### Exercise requirements
Your task is to show every line in the listing below that includes "آبادی".

### Data supplied
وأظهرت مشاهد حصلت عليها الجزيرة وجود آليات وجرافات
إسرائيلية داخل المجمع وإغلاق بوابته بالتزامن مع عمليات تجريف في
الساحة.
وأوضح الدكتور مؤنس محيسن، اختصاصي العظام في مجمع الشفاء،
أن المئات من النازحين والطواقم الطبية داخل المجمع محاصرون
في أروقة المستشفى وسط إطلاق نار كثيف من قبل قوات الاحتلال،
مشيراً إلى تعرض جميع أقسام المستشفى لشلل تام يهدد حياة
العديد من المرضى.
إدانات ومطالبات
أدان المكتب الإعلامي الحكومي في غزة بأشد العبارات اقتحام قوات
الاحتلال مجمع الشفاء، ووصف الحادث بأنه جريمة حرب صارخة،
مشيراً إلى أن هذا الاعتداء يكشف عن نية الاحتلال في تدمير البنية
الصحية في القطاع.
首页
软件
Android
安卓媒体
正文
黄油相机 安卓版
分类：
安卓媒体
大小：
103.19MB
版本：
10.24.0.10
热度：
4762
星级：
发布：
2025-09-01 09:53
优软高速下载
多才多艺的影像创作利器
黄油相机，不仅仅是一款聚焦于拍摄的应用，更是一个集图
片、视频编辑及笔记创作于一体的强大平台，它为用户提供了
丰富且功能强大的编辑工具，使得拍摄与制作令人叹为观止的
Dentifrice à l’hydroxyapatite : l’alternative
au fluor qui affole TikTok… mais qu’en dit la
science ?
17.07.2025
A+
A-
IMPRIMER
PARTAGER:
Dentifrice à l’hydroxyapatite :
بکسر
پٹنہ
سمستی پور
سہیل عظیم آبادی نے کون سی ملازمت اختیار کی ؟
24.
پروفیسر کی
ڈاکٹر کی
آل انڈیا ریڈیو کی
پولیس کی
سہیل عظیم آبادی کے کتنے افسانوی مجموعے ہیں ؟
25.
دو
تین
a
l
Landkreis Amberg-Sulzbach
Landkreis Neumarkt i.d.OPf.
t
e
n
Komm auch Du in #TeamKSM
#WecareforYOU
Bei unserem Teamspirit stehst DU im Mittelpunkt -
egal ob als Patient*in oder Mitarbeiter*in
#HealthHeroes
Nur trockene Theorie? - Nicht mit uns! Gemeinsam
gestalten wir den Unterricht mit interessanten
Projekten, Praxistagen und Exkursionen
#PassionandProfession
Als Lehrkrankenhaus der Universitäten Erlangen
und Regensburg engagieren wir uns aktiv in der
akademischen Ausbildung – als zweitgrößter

==

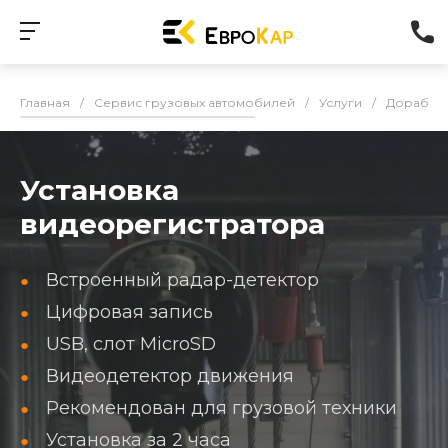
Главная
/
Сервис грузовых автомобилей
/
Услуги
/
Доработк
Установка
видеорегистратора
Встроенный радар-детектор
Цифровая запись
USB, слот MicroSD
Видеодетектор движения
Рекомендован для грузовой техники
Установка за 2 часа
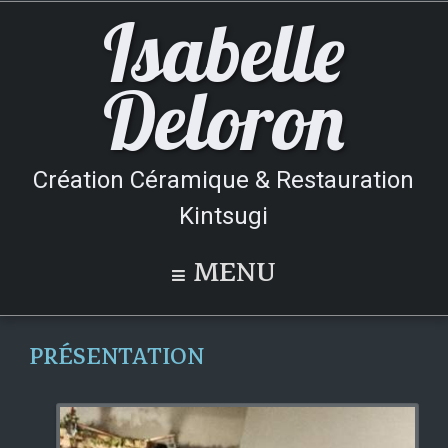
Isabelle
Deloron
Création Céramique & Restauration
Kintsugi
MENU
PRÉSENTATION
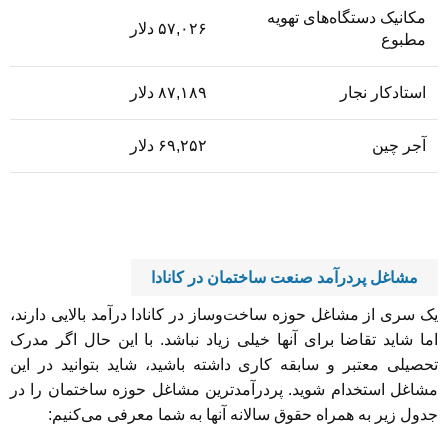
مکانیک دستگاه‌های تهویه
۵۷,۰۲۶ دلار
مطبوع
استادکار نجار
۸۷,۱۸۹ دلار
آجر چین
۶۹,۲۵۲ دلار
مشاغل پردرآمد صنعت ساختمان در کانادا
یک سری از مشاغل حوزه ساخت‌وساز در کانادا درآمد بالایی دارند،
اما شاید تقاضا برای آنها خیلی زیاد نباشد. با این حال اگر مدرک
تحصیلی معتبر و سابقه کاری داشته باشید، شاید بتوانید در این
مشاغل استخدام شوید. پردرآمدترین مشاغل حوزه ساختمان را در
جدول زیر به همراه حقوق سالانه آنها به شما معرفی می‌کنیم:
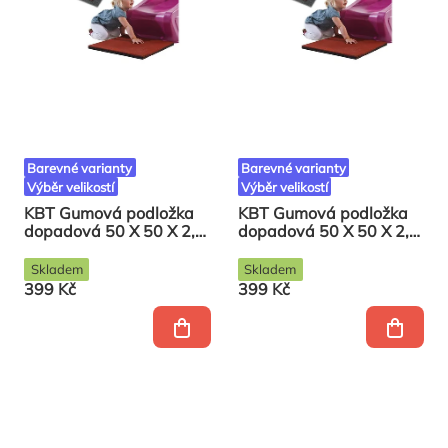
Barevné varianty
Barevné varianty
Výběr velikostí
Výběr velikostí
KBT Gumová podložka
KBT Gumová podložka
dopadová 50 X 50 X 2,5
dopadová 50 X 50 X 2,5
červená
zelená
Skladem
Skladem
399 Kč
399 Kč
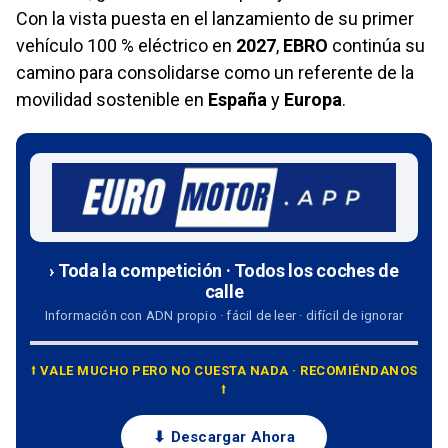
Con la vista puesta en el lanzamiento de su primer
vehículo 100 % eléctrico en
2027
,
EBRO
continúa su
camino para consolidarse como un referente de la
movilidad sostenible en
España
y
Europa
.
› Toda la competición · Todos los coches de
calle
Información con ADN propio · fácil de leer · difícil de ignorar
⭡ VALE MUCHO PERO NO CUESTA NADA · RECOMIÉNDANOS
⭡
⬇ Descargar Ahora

### Solved problem
سہیل عظیم آبادی نے کون سی ملازمت اختیار کی ؟
سہیل عظیم آبادی کے کتنے افسانوی مجموعے ہیں ؟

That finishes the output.